Coordinate convention handling for converting between annotation, numpy, and shapely coordinate systems.

nimbusimage.coordinates

Coordinate convention handling for NimbusImage annotations.

Three coordinate systems: 1. Annotation: {'x': pixel_x, 'y': pixel_y} — x horizontal, y vertical 2. Numpy: array[row, col] = array[y, x] 3. Shapely: Point(x, y) — x horizontal, y vertical

Convention in this package: - Shapely x = annotation x = image column (horizontal) - Shapely y = annotation y = image row (vertical) - No x/y swap for shapely conversions - For numpy masks: row = annotation y, col = annotation x - 0.5 offset: annotation coords are at pixel top-left corners; scikit-image draws at pixel centers

annotation_to_polygon(coordinates)

Convert annotation coordinate dicts to a shapely Polygon.

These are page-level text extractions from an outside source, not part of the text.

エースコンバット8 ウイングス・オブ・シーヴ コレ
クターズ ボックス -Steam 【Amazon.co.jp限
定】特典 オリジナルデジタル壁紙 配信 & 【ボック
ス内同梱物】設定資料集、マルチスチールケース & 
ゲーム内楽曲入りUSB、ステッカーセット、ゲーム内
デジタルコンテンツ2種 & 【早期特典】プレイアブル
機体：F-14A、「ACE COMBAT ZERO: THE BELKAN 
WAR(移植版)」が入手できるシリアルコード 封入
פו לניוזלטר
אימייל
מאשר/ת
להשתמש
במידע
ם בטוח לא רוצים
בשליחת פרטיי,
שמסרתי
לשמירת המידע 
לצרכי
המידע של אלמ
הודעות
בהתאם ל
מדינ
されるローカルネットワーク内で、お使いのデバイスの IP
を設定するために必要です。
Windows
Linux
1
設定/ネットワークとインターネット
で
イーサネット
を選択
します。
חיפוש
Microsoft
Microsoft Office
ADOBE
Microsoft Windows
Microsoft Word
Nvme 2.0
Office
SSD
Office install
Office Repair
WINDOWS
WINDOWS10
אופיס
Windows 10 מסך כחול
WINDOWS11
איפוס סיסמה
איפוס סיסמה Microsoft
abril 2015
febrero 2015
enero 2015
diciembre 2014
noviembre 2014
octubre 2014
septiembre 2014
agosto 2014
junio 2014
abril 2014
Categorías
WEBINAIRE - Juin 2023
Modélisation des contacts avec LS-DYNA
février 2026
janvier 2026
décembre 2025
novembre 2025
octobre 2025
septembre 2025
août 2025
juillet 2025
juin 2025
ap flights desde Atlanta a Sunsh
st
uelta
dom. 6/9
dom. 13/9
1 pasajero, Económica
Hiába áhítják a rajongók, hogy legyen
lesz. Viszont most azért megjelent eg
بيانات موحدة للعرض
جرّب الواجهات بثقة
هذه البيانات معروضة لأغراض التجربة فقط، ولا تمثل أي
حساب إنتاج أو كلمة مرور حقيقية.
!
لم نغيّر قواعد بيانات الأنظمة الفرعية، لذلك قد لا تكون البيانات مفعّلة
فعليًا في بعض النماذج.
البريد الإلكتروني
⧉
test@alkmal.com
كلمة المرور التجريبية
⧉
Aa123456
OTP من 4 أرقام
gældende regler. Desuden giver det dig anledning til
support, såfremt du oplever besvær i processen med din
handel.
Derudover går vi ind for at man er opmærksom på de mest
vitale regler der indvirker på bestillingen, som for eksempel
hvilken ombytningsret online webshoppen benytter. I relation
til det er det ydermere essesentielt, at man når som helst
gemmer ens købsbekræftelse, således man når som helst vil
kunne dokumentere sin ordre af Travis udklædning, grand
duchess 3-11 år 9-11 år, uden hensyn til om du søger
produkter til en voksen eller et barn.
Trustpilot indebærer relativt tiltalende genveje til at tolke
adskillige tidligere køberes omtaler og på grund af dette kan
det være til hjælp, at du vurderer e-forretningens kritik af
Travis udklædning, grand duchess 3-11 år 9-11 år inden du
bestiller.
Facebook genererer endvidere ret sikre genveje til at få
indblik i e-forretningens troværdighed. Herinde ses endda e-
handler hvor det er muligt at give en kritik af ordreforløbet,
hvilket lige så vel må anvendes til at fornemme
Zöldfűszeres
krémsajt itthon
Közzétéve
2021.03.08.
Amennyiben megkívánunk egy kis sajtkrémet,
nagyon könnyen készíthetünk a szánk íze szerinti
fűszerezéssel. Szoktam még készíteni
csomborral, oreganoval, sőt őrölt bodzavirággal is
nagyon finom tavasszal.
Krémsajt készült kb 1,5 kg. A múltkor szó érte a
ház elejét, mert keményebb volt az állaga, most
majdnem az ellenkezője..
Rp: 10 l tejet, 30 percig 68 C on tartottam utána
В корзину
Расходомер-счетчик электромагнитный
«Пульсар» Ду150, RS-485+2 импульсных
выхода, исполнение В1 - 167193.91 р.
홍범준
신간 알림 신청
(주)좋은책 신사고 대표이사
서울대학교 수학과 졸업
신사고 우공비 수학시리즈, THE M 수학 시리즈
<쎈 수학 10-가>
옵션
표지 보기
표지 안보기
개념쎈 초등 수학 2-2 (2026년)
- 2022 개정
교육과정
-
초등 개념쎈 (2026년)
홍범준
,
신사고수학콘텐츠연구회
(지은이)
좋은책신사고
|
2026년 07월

No x/y swap — annotation x maps to shapely x (horizontal).

annotation_to_point(coordinates)

Convert annotation coordinate dicts to a shapely Point.

For single-coordinate annotations, returns that point. For multi-coordinate (polygons), returns the centroid.

polygon_to_coordinates(polygon)

Convert a shapely Polygon to annotation coordinate dicts.

Strips the duplicate closing point that shapely adds.

point_to_coordinates(point)

Convert a shapely Point to annotation coordinate dicts.

coordinates_to_mask(coordinates, shape)

Convert annotation coordinates to a boolean mask.

Applies the 0.5 offset: annotation coords are at pixel top-left corners, but rasterization uses pixel centers.

Parameters:

Name Type Description Default
coordinates list[dict]

List of {'x': ..., 'y': ...} dicts.

required
shape tuple[int, int]

(height, width) of the output mask.

required

Returns:

Type Description
ndarray

Boolean numpy array of the given shape.

mask_to_coordinates(mask)

Convert a boolean mask to annotation coordinates.

Uses contour finding and adds the 0.5 offset back.

Returns:

Type Description
list[dict]

List of {'x': ..., 'y': ...} dicts forming the polygon boundary.